Begin at the line below that contains "відео та статті. Також ви" and write out every line from there to the end of the entries, exactly.
----
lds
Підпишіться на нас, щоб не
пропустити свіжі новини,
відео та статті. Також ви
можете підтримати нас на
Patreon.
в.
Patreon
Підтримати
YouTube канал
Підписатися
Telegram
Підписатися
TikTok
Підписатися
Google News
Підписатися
----
### Solution to this task
відео та статті. Також ви
можете підтримати нас на
Patreon.
в.
Patreon
Підтримати
YouTube канал
Підписатися
Telegram
Підписатися
TikTok
Підписатися
Google News
Підписатися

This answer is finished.